Department of Pharmacology, Case Western Reserve University School of Medicine, Cleveland, Ohio, USA.
Louis Stokes Cleveland Department of Veterans Affairs Medical Center, Cleveland, Ohio, USA.
mBio. 2023 Jun 27;14(3):e0065923. doi: 10.1128/mbio.00659-23. Epub 2023 Apr 17.
The continued challenges of the COVID-19 pandemic combined with the growing problem of antimicrobial-resistant bacterial infections has severely impacted global health. Specifically, the Gram-negative pathogen Klebsiella pneumoniae is one of the most prevalent causes of secondary bacterial infection in COVID-19 patients, with approximately an 83% mortality rate observed among COVID-19 patients with these bacterial coinfections. K. pneumoniae belongs to the ESKAPE group of pathogens, a group that commonly gives rise to severe infections that are often life-threatening. Recently, K. pneumoniae carbapenemase (KPC)-producing K. pneumoniae has drawn wide public attention, as the mortality rate for this infection can be as high as 71%. The most predominant and clinically important multidrug efflux system in K. pneumoniae is the acriflavine resistance B (AcrB) multidrug efflux pump. This pump mediates resistance to different classes of structurally diverse antimicrobial agents, including quinolones, β-lactams, tetracyclines, macrolides, aminoglycosides, and chloramphenicol. We here report single-particle cryo-electron microscopy (cryo-EM) structures of K. pneumoniae AcrB, in both the absence and the presence of the antibiotic erythromycin. These structures allow us to elucidate specific pump-drug interactions and pinpoint exactly how this pump recognizes antibiotics. Klebsiella pneumoniae has emerged as one of the most problematic and highly antibiotic-resistant pathogens worldwide. It is the second most common causative agent involved in secondary bacterial infection in COVID-19 patients. K. pneumoniae carbapenemase (KPC)-producing K. pneumoniae is a major concern in global public health because of the high mortality rate of this infection. Its drug resistance is due, in a significant part, to active efflux of these bactericides, a major mechanism that K. pneumoniae uses to resist to the action of multiple classes of antibiotics. Here, we report cryo-electron microscopy (cryo-EM) structures of the prevalent and clinically important K. pneumoniae AcrB multidrug efflux pump, in both the absence and the presence of the erythromycin antibiotic. These structures allow us to understand the action mechanism for drug recognition in this pump. Our studies will ultimately inform an era in structure-guided drug design to combat multidrug resistance in these Gram-negative pathogens.

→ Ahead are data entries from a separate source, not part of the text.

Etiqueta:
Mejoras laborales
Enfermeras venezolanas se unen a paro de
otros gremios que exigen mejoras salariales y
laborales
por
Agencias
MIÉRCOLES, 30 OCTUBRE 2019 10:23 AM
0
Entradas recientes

新型冠状病毒肺炎大流行的持续挑战,加上抗菌药物耐药细菌感染问题日益严重,严重影响了全球健康。具体来说,革兰氏阴性病原体肺炎克雷伯菌是导致 COVID-19 患者继发细菌感染的最常见病原体之一,在合并这些细菌感染的 COVID-19 患者中,约有 83%的死亡率。肺炎克雷伯菌属于 ESKAPE 病原体群,该病原体群通常引起严重感染,往往危及生命。最近,产碳青霉烯酶肺炎克雷伯菌(KPC)引起了广泛的公众关注,因为这种感染的死亡率可高达 71%。肺炎克雷伯菌中最主要和临床上最重要的多药外排系统是吖啶黄素抗性 B(AcrB)多药外排泵。该泵介导对不同结构多样的抗菌药物的耐药性,包括喹诺酮类、β-内酰胺类、四环素类、大环内酯类、氨基糖苷类和氯霉素。我们在此报告肺炎克雷伯菌 AcrB 的单颗粒冷冻电镜(cryo-EM)结构,分别在没有和存在抗生素红霉素的情况下。这些结构使我们能够阐明特定的泵-药物相互作用,并准确指出该泵如何识别抗生素。

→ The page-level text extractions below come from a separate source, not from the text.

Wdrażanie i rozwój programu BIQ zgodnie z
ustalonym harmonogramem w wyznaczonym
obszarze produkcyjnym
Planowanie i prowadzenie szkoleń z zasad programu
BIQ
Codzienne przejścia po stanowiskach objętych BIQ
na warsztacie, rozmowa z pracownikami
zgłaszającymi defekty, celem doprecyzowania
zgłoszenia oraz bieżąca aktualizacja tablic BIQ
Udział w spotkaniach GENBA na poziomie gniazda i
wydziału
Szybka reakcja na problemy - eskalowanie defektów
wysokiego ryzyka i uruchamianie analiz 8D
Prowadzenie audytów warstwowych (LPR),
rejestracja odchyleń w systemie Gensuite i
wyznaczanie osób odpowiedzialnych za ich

肺炎克雷伯菌已成为全球最具问题和高度耐药性的病原体之一。它是 COVID-19 患者继发细菌感染的第二大常见病原体。产碳青霉烯酶肺炎克雷伯菌(KPC)的肺炎克雷伯菌是全球公共卫生的主要关注点,因为这种感染的死亡率很高。其耐药性部分归因于这些杀菌剂的主动外排,这是肺炎克雷伯菌抵抗多类抗生素作用的主要机制。在此,我们报告了流行且临床上重要的肺炎克雷伯菌 AcrB 多药外排泵的 cryo-EM 结构,分别在没有和存在红霉素抗生素的情况下。这些结构使我们能够理解该泵中药物识别的作用机制。我们的研究将最终为基于结构的药物设计时代提供信息,以对抗这些革兰氏阴性病原体的多药耐药性。